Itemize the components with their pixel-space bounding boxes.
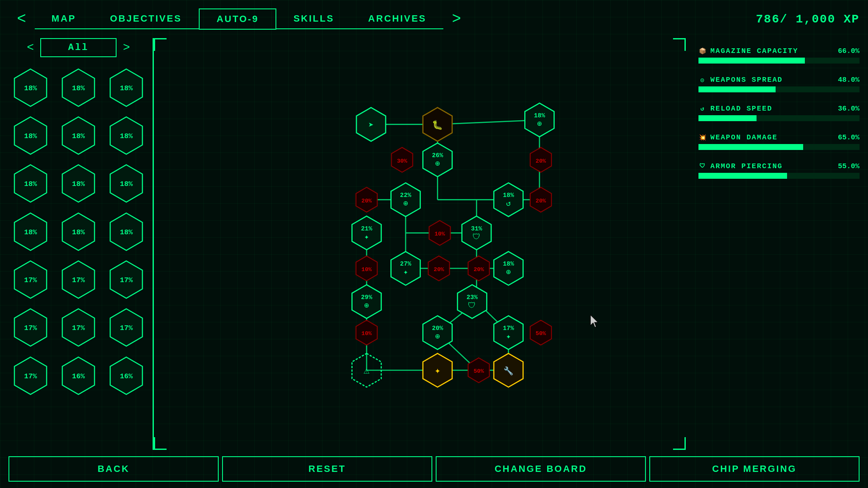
center-canvas: 18% ⊕ 26% ⊕ 30% 20% 20% 22% ⊕: [154, 38, 686, 450]
stat-bar-fill-3: [698, 144, 803, 150]
svg-text:21%: 21%: [361, 225, 373, 232]
chip-item-4[interactable]: 18%: [56, 114, 100, 157]
node-18pct-ammo[interactable]: 18% ⊕: [525, 103, 554, 136]
chip-item-18[interactable]: 17%: [8, 354, 52, 397]
chip-item-13[interactable]: 17%: [56, 258, 100, 301]
stat-bar-fill-4: [698, 173, 787, 179]
filter-left-arrow[interactable]: <: [27, 41, 34, 54]
node-21pct[interactable]: 21% ✦: [352, 216, 381, 250]
bottom-btn-reset[interactable]: RESET: [222, 456, 432, 482]
chip-item-11[interactable]: 18%: [105, 210, 148, 253]
skill-tree: 18% ⊕ 26% ⊕ 30% 20% 20% 22% ⊕: [154, 38, 686, 450]
svg-text:⊕: ⊕: [537, 119, 542, 129]
chip-item-10[interactable]: 18%: [56, 210, 100, 253]
filter-label: All: [40, 38, 117, 57]
node-18pct-health[interactable]: 18% ⊕: [494, 252, 523, 285]
svg-text:20%: 20%: [432, 325, 443, 332]
stat-pct-0: 66.0%: [838, 47, 860, 55]
bottom-btn-chip-merging[interactable]: CHIP MERGING: [649, 456, 860, 482]
nav-right-arrow[interactable]: >: [443, 6, 470, 32]
svg-text:29%: 29%: [361, 294, 373, 301]
svg-text:17%: 17%: [24, 276, 37, 284]
node-30pct-red[interactable]: 30%: [392, 147, 413, 172]
chip-item-2[interactable]: 18%: [105, 66, 148, 109]
node-18pct-r[interactable]: 18% ↺: [494, 183, 523, 216]
right-panel: 📦 MAGAZINE CAPACITY 66.0% ◎ WEAPONS SPRE…: [690, 38, 868, 199]
node-17pct[interactable]: 17% ✦: [494, 316, 523, 349]
node-10pct-red[interactable]: 10%: [429, 221, 450, 246]
svg-text:20%: 20%: [473, 266, 484, 273]
chip-item-6[interactable]: 18%: [8, 162, 52, 205]
chip-item-14[interactable]: 17%: [105, 258, 148, 301]
chip-item-20[interactable]: 16%: [105, 354, 148, 397]
node-50pct-red2[interactable]: 50%: [468, 358, 489, 383]
tab-auto9[interactable]: AUTO-9: [199, 8, 277, 30]
node-letter-yellow[interactable]: 🔧: [494, 353, 523, 387]
chip-item-16[interactable]: 17%: [56, 306, 100, 349]
svg-text:18%: 18%: [24, 132, 37, 140]
tab-archives[interactable]: ARCHIVES: [351, 9, 444, 29]
bottom-bar: BACKRESETCHANGE BOARDCHIP MERGING: [0, 450, 868, 488]
bottom-btn-change-board[interactable]: CHANGE BOARD: [436, 456, 646, 482]
svg-text:17%: 17%: [24, 372, 37, 380]
nav-left-arrow[interactable]: <: [8, 6, 35, 32]
chip-item-8[interactable]: 18%: [105, 162, 148, 205]
tab-skills[interactable]: SKILLS: [276, 9, 351, 29]
svg-text:17%: 17%: [503, 325, 514, 332]
chip-item-5[interactable]: 18%: [105, 114, 148, 157]
stat-name-4: ARMOR PIERCING: [710, 162, 783, 170]
stat-name-1: WEAPONS SPREAD: [710, 76, 783, 84]
chip-item-1[interactable]: 18%: [56, 66, 100, 109]
stat-pct-2: 36.0%: [838, 105, 860, 113]
chip-item-17[interactable]: 17%: [105, 306, 148, 349]
tab-objectives[interactable]: OBJECTIVES: [93, 9, 199, 29]
node-31pct[interactable]: 31% 🛡: [462, 216, 491, 250]
svg-text:26%: 26%: [432, 152, 443, 159]
node-20pct-health[interactable]: 20% ⊕: [423, 316, 452, 349]
svg-text:18%: 18%: [534, 112, 545, 119]
node-26pct[interactable]: 26% ⊕: [423, 143, 452, 177]
node-20pct-red-r[interactable]: 20%: [530, 147, 551, 172]
svg-text:30%: 30%: [397, 158, 407, 164]
node-20pct-red2[interactable]: 20%: [428, 256, 449, 281]
svg-marker-138: [590, 315, 598, 327]
chip-item-9[interactable]: 18%: [8, 210, 52, 253]
bottom-btn-back[interactable]: BACK: [8, 456, 219, 482]
filter-right-arrow[interactable]: >: [123, 41, 130, 54]
node-20pct-red3[interactable]: 20%: [468, 256, 489, 281]
chip-item-7[interactable]: 18%: [56, 162, 100, 205]
svg-text:✦: ✦: [403, 268, 408, 277]
svg-text:23%: 23%: [467, 294, 478, 301]
chip-item-0[interactable]: 18%: [8, 66, 52, 109]
node-star-yellow[interactable]: ✦: [423, 353, 452, 387]
stat-row-1: ◎ WEAPONS SPREAD 48.0%: [698, 75, 860, 92]
node-27pct[interactable]: 27% ✦: [391, 252, 420, 285]
stat-bar-bg-3: [698, 144, 860, 150]
node-10pct-red3[interactable]: 10%: [356, 320, 377, 345]
chip-item-12[interactable]: 17%: [8, 258, 52, 301]
svg-text:18%: 18%: [72, 180, 85, 188]
svg-text:17%: 17%: [120, 324, 133, 332]
node-10pct-red2[interactable]: 10%: [356, 256, 377, 281]
xp-display: 786/ 1,000 XP: [756, 13, 860, 26]
node-20pct-red-l[interactable]: 20%: [356, 187, 377, 212]
chip-item-19[interactable]: 16%: [56, 354, 100, 397]
left-panel: < All > 18% 18% 18% 18%: [8, 38, 148, 450]
stat-icon-4: 🛡: [698, 162, 707, 170]
chip-item-3[interactable]: 18%: [8, 114, 52, 157]
node-20pct-red-r2[interactable]: 20%: [530, 187, 551, 212]
stat-bar-fill-0: [698, 58, 805, 64]
node-dart[interactable]: ➤: [356, 108, 386, 141]
stat-bar-bg-0: [698, 58, 860, 64]
stat-name-3: WEAPON DAMAGE: [710, 133, 778, 141]
tab-map[interactable]: MAP: [35, 9, 93, 29]
node-22pct[interactable]: 22% ⊕: [391, 183, 420, 216]
node-bug[interactable]: 🐛: [423, 108, 452, 141]
node-50pct-red[interactable]: 50%: [530, 320, 551, 345]
node-29pct[interactable]: 29% ⊕: [352, 285, 381, 318]
stat-pct-3: 65.0%: [838, 133, 860, 141]
stat-pct-1: 48.0%: [838, 76, 860, 84]
svg-text:17%: 17%: [72, 276, 85, 284]
chip-item-15[interactable]: 17%: [8, 306, 52, 349]
svg-text:🐛: 🐛: [432, 119, 443, 130]
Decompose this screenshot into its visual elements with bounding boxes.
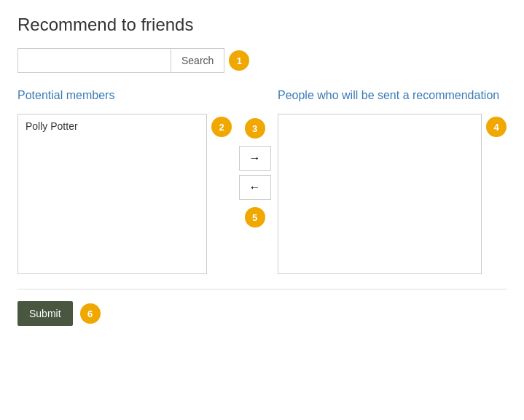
move-left-button[interactable]: ← — [239, 175, 271, 200]
transfer-controls: 3 → ← 5 — [232, 89, 278, 228]
submit-button[interactable]: Submit — [17, 301, 73, 326]
search-row: Search 1 — [17, 48, 507, 73]
columns-area: Potential members Polly Potter 2 3 → ← 5… — [17, 89, 507, 274]
potential-members-header: Potential members — [17, 89, 232, 108]
potential-members-panel: Potential members Polly Potter 2 — [17, 89, 232, 274]
search-badge: 1 — [229, 50, 249, 71]
search-button[interactable]: Search — [171, 48, 224, 73]
recipients-panel: People who will be sent a recommendation… — [278, 89, 507, 274]
potential-members-list[interactable]: Polly Potter — [17, 114, 207, 274]
potential-members-title: Potential members — [17, 89, 114, 102]
search-input[interactable] — [17, 48, 171, 73]
list-item[interactable]: Polly Potter — [23, 119, 202, 133]
recipients-badge: 4 — [486, 117, 507, 137]
submit-row: Submit 6 — [17, 301, 507, 326]
divider — [17, 289, 507, 289]
submit-badge: 6 — [80, 303, 101, 324]
remove-badge: 5 — [245, 207, 265, 228]
potential-members-badge: 2 — [211, 117, 232, 137]
recipients-title: People who will be sent a recommendation — [278, 89, 499, 102]
recipients-header: People who will be sent a recommendation — [278, 89, 507, 108]
recipients-list[interactable] — [278, 114, 482, 274]
page-title: Recommend to friends — [17, 15, 507, 35]
move-right-button[interactable]: → — [239, 146, 271, 171]
add-badge: 3 — [245, 118, 265, 139]
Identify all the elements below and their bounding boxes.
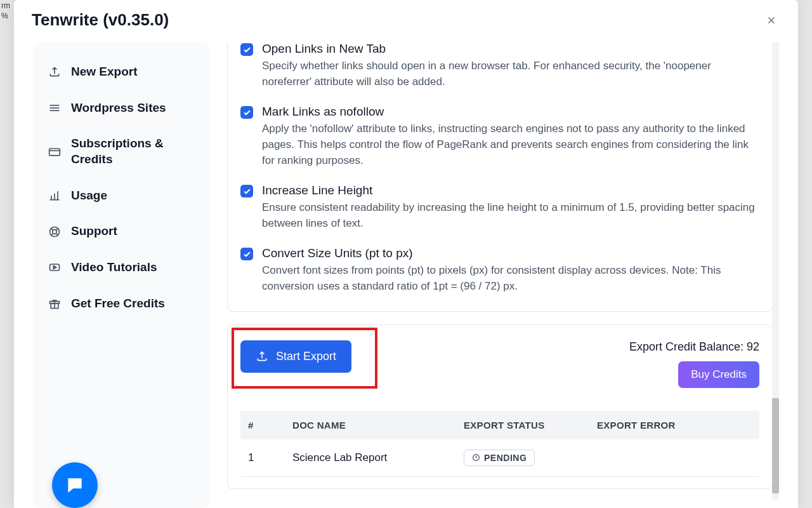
option-nofollow: Mark Links as nofollow Apply the 'nofoll… — [240, 97, 759, 176]
table-header-row: # DOC NAME EXPORT STATUS EXPORT ERROR — [240, 411, 759, 439]
credit-balance-text: Export Credit Balance: 92 — [629, 340, 759, 354]
sidebar-item-support[interactable]: Support — [39, 213, 203, 250]
scrollbar-track[interactable] — [772, 43, 779, 500]
sidebar-item-free-credits[interactable]: Get Free Credits — [39, 286, 203, 322]
option-description: Ensure consistent readability by increas… — [262, 200, 759, 231]
cell-doc: Science Lab Report — [285, 439, 456, 477]
cell-error — [589, 439, 759, 477]
sidebar-item-label: New Export — [71, 64, 138, 80]
svg-point-10 — [53, 229, 57, 234]
modal-header: Tenwrite (v0.35.0) — [14, 0, 798, 36]
checkbox-nofollow[interactable] — [240, 106, 253, 119]
sidebar-item-new-export[interactable]: New Export — [39, 54, 203, 90]
clock-icon — [472, 453, 480, 462]
cell-status: PENDING — [456, 439, 589, 477]
col-doc: DOC NAME — [285, 411, 456, 439]
check-icon — [243, 250, 251, 258]
cell-num: 1 — [240, 439, 285, 477]
option-description: Specify whether links should open in a n… — [262, 58, 759, 90]
close-button[interactable] — [763, 11, 780, 29]
option-convert-units: Convert Size Units (pt to px) Convert fo… — [240, 239, 759, 302]
modal-dialog: Tenwrite (v0.35.0) New Export Wordpress … — [14, 0, 798, 508]
upload-icon — [256, 350, 268, 363]
sidebar-item-label: Wordpress Sites — [71, 100, 166, 116]
backdrop-text: rm % — [0, 0, 11, 22]
sidebar-item-label: Video Tutorials — [71, 260, 157, 276]
sidebar: New Export Wordpress Sites Subscriptions… — [33, 43, 209, 508]
col-error: EXPORT ERROR — [589, 411, 759, 439]
list-icon — [48, 102, 61, 114]
checkbox-open-links[interactable] — [240, 43, 253, 56]
option-description: Apply the 'nofollow' attribute to links,… — [262, 121, 759, 168]
col-status: EXPORT STATUS — [456, 411, 589, 439]
svg-rect-3 — [49, 149, 60, 156]
checkbox-line-height[interactable] — [240, 185, 253, 197]
check-icon — [243, 187, 251, 196]
sidebar-item-label: Support — [71, 224, 117, 239]
gift-icon — [48, 297, 61, 310]
option-title: Increase Line Height — [262, 184, 759, 197]
sidebar-item-label: Usage — [71, 188, 107, 204]
svg-line-12 — [56, 233, 58, 235]
sidebar-item-label: Subscriptions & Credits — [71, 136, 194, 167]
checkbox-convert-units[interactable] — [240, 248, 253, 260]
svg-marker-16 — [53, 266, 56, 269]
scrollbar-thumb[interactable] — [772, 398, 779, 493]
sidebar-item-subscriptions[interactable]: Subscriptions & Credits — [39, 126, 203, 177]
col-num: # — [240, 411, 285, 439]
main-content: Open Links in New Tab Specify whether li… — [227, 43, 779, 508]
svg-line-14 — [56, 228, 58, 230]
check-icon — [243, 109, 251, 117]
close-icon — [766, 15, 777, 26]
sidebar-item-usage[interactable]: Usage — [39, 178, 203, 214]
sidebar-item-wordpress-sites[interactable]: Wordpress Sites — [39, 90, 203, 126]
credit-card-icon — [48, 145, 61, 158]
start-export-button[interactable]: Start Export — [240, 340, 351, 373]
video-icon — [48, 261, 61, 274]
option-title: Convert Size Units (pt to px) — [262, 246, 759, 260]
sidebar-item-label: Get Free Credits — [71, 296, 165, 312]
svg-line-11 — [51, 228, 53, 230]
sidebar-item-video-tutorials[interactable]: Video Tutorials — [39, 250, 203, 286]
lifebuoy-icon — [48, 225, 61, 238]
options-card: Open Links in New Tab Specify whether li… — [227, 43, 773, 312]
option-title: Open Links in New Tab — [262, 43, 759, 56]
option-open-links-new-tab: Open Links in New Tab Specify whether li… — [240, 43, 759, 97]
buy-credits-button[interactable]: Buy Credits — [678, 361, 759, 388]
chat-widget-button[interactable] — [52, 462, 98, 508]
svg-line-13 — [51, 233, 53, 235]
bar-chart-icon — [48, 189, 61, 202]
option-line-height: Increase Line Height Ensure consistent r… — [240, 176, 759, 239]
status-badge: PENDING — [464, 450, 535, 466]
export-table: # DOC NAME EXPORT STATUS EXPORT ERROR 1 … — [240, 411, 759, 477]
table-row: 1 Science Lab Report PENDING — [240, 439, 759, 477]
export-card: Start Export Export Credit Balance: 92 B… — [227, 324, 773, 489]
start-export-label: Start Export — [276, 350, 336, 363]
option-title: Mark Links as nofollow — [262, 105, 759, 119]
check-icon — [243, 46, 251, 54]
upload-icon — [48, 65, 61, 78]
chat-icon — [65, 475, 85, 495]
modal-title: Tenwrite (v0.35.0) — [32, 10, 169, 30]
option-description: Convert font sizes from points (pt) to p… — [262, 263, 759, 294]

—————

» Your assignment
Find every line in the records above that holds the word "their", and copy each one.

» Solution to the exercise
Itemize the components with their pixel-space bounding boxes.
Identify all the elements below and their bounding boxes.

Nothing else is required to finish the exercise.